Kepala Dinas Pariwisata dan Kebudayaan Iendra Sofyan mengungkapkan, Pantai Pangandaran masih menjadi favorit berlibur masyarakat pada Lebaran 2025.

Pantai Pangandaran Masih Jadi Favorit Berlibur di Lebaran 2025
Kepala Dinas Pariwisata dan Kebudayaan Iendra Sofyan mengungkapkan, Pantai Pangandaran masih menjadi favorit berlibur masyarakat pada Lebaran 2025.

INILAHKORAN, Bandung - Kepala Dinas Pariwisata dan Kebudayaan Iendra Sofyan mengungkapkan, Pantai Pangandaran masih menjadi favorit berlibur masyarakat pada Lebaran 2025.

Iendra mengatakan, sejak hari pertama Lebaran, Pantai Pangandaran telah dipadati para wisatawan lokal.

Berdasarkan catatan dari Dinas Pariwisata dan Kebudayaan (Disparbud) Provinsi Jawa Barat, lonjakan wisatawan ke objek wisata di Pangandaran mulai terjadi dari Rabu 2 April 2025 lalu.

"Terjadi lonjakan kunjungan di daya tarik wisata Pantai Pangandaran mencapai 46.675 pengunjung dan di Pantai Batu Karas mencapai 11.309 Pengunjung," ujar Kepala Disparbud Provinsi Jabar, Iendra Sofyan, Sabtu 5 April 2025.

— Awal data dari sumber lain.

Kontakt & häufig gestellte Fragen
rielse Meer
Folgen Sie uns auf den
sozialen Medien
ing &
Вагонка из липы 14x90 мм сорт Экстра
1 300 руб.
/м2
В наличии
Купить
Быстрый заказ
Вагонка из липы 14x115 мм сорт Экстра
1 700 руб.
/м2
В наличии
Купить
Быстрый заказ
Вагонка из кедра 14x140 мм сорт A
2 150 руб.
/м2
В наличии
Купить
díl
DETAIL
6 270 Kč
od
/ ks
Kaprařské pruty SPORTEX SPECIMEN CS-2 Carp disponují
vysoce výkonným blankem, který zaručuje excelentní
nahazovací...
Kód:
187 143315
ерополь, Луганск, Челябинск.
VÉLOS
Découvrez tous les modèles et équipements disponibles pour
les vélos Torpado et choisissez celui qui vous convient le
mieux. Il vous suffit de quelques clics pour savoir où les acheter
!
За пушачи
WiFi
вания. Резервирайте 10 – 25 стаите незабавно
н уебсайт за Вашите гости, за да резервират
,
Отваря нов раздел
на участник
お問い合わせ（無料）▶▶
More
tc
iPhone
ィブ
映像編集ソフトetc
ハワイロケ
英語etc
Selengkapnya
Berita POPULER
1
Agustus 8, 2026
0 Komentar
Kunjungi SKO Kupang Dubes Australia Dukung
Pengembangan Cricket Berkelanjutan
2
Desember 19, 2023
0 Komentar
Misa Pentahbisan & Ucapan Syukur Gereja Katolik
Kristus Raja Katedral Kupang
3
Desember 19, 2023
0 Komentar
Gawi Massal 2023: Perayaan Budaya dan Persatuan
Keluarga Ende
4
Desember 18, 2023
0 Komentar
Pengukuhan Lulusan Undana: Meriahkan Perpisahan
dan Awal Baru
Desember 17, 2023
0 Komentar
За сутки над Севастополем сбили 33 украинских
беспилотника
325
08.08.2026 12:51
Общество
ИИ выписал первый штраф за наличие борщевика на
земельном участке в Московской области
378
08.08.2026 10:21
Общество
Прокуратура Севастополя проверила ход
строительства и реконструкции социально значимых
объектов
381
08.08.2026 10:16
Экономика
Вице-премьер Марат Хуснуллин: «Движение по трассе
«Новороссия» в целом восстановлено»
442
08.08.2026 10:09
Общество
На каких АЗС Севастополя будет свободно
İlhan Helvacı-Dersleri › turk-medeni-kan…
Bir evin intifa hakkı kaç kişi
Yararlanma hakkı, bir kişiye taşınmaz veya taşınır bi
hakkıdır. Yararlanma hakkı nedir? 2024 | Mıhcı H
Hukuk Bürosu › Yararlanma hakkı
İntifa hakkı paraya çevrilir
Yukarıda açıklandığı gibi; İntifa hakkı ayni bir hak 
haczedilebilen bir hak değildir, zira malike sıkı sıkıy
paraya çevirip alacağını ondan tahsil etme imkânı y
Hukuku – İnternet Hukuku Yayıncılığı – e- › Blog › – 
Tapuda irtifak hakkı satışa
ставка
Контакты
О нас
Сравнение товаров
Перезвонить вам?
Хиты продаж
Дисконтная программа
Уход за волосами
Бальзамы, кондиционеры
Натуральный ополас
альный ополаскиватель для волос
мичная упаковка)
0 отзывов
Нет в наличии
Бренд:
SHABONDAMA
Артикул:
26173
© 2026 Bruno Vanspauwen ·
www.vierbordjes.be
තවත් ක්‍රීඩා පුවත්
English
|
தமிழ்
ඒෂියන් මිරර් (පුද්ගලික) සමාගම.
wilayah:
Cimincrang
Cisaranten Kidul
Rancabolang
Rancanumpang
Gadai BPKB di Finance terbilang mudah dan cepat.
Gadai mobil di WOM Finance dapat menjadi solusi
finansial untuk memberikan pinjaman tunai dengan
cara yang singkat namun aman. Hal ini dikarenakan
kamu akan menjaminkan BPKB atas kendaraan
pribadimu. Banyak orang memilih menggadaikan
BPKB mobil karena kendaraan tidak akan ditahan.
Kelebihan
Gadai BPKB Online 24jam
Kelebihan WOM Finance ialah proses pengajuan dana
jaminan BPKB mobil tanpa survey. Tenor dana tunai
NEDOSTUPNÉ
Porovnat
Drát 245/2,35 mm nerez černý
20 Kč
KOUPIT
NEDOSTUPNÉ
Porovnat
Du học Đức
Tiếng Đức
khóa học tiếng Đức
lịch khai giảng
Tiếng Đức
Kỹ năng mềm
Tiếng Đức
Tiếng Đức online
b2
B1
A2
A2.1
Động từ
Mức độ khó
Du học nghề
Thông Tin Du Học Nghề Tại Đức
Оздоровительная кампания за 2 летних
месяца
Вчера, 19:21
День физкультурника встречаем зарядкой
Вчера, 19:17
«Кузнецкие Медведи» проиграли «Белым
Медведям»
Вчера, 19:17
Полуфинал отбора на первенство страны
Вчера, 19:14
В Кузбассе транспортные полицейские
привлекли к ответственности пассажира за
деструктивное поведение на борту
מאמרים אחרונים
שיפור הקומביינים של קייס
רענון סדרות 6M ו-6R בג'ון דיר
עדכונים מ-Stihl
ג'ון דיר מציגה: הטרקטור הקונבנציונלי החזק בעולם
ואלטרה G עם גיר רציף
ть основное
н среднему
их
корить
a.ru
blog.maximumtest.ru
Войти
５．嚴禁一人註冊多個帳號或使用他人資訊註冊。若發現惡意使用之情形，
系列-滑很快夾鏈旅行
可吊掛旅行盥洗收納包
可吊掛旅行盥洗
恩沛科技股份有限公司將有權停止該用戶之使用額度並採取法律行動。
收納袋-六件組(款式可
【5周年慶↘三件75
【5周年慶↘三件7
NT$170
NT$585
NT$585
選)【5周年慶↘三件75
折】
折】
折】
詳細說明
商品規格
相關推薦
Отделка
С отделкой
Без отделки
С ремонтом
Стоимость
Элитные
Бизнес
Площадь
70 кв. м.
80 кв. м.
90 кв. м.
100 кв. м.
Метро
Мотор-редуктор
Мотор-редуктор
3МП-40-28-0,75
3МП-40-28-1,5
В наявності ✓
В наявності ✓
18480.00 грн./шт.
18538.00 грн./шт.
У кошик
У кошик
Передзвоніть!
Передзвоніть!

Pengunjung berdatangan ke wilayah Pangandaran sejak pagi hingga malam hari. Iendra mengungkapkan, kehadiran masyarakat tersebut juga berdampak positif kepada tingkat keterisian hotel.

"Lonjakan pengunjung dimulai pada sekitar waktu subuh hingga magrib. Berdasarkan dari data occupancy hotel, diperkirakan lonjakan pengunjung akan terus terjadi hingga hari minggu 6 April 2025," ucapnya.

Kendati demikian, Iendra tidak menampik, kepadatan wisatawan di wilayah Pangandaran membuat kemacetan di wilayah pusat oleh-oleh dan akses masuk pantai. Selain itu, jaringan internet juga mengalami kendala. 

"Kendala yang dialami saat terjadi lonjakan pengunjung yaitu, terjadi penumpukan antrian di gerbang masuk, turunnya kekuatan sinyal internet sehingga digital payment terhambat dan menambah antrian masuk kendaraan," jelasnya.

Iendra menambahkan, armada angkutan rescue laka laut masih minim dan juga dengan banyaknya kunjungan wisatawan, berdampak dengan meningkatnya produksi sampah. 

"Melonjaknya timbulan sampah yang berasal dari pengunjung, dan Padatnya kendaraan di amenitas parkir," ucapnya.

Pemerintah Provinsi kata dia, sudah berkoordinasi dengan Pemkab Pangandaran untuk melakukan antisipasi, di mana petugas retribusi melakukan buka tutup pintu masuk dalam upaya pengontrolan kepadatan pengunjung. 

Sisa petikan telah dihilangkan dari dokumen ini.